La miliardaria che viaggia in economy

Forse è proprio questo il segreto di Jessica Pegula: non è facile diventare numero 3 del mondo quando il padre possiede un patrimonio di quasi 6 miliardi di dollari. Lei ha gestito la situazione con pudore e timidezza, e adesso sogna di vincere le WTA Finals. E magari uno Slam. 

Riccardo Bisti
30 ottobre 2022

Un paio di settimane fa, Anna Blinkova ha vinto il suo primo titolo WTA a Cluj-Napoca. Era numero 138 WTA alla vigilia del torneo. Ne è seguito un divertente dibattito social: qualcuno sottolineava che la russa aveva conquistato lo stesso numero di titoli di due top-10: Maria Sakkari e Jessica Pegula. Risate virtuali. Manco a farlo apposta, sette giorni dopo Sakkari e Pegula si sono trovate in finale al WTA 1000 di Guadalajara. In palio non c'erano soltanto soldi e punti WTA, ma la soddisfazione di staccare la Blinkova. Come è noto, il titolo è andato alla 28enne americana, che dunque si presenta alle WTA Finals con lo status di numero 3 WTA. Come se non bastasse, parteciperà anche in doppio insieme a Coco Gauff. Nonostante gli ottimi risultati, la Pegula non gode di chissà quale copertura mediatica. Ancora oggi, è banalmente considerata la miliardaria del tennis. In effetti è difficile non associarla a papà Terence, il cui patrimonio è stimato in 5,7 miliardi di dollari. Ma Jessica sta iniziando a brillare di luce propria, anche se in pochi se ne sono accorti.
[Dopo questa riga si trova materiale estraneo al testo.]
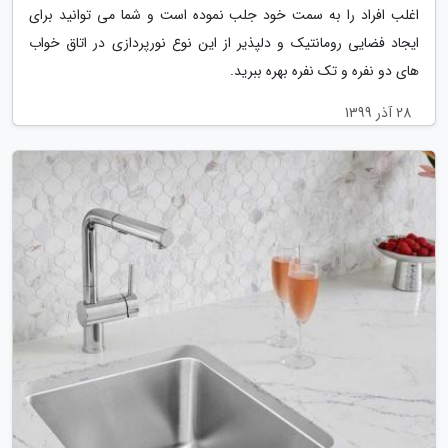
اغلب افراد را به سمت خود جلب نموده است و شما می توانید برای
ایجاد فضایی رومانتیک و دلپذیر از این نوع نورپردازی در اتاق خواب
های دو نفره و تک نفره بهره ببرید.
28 آذر 1399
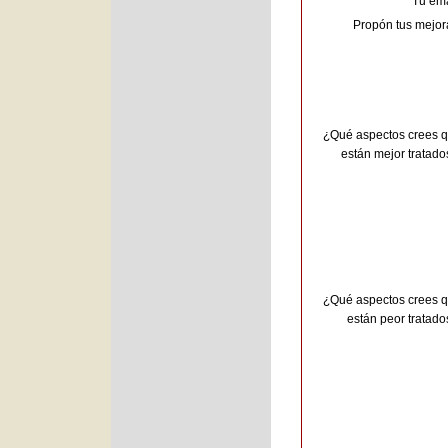
Tu ema
Propón tus mejor
¿Qué aspectos crees 
están mejor tratado
¿Qué aspectos crees 
están peor tratado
“In effetti sono un po' in ombra, molte persone non mi conoscono. Conta poco che sia la numero 1 americana. Molti pensano che sia noiosa, ma non mi dispiace”. E giù un sorriso. Quando è entrata tra le top-5 WTA senza grandi vittorie, molti sono rimasti scioccati. Lei non ha fatto una piega e ha risposto sul campo, facendo il primo passo per correggere la situazione vincendo a Guadalajara, dove peraltro ha battuto quattro vincitrici Slam. “Il prossimo passo è vincere uno Slam, giusto?”. Forse sì, ma adesso c'è un Masters da giocare. Traguardi meritati, ottenuti solo con le proprie forze. Perché i soldi aiutano a trovare strutture, allenatori e non avere pensieri. Ma in campo non ci va il conto in banca. La carriera della Pegula è stato un lento progredire: ha giocato il suo primo main draw WTA tre anni dopo essere diventata professionista, partendo dalle qualificazioni. E anche il suo primo Slam (Us Open 2015) è arrivato passando dalle qualificazion, peraltro all'ottavo tentativo. Ed è curioso che la figlia di un miliardario abbia dovuto giocare così spesso le qualificazioni.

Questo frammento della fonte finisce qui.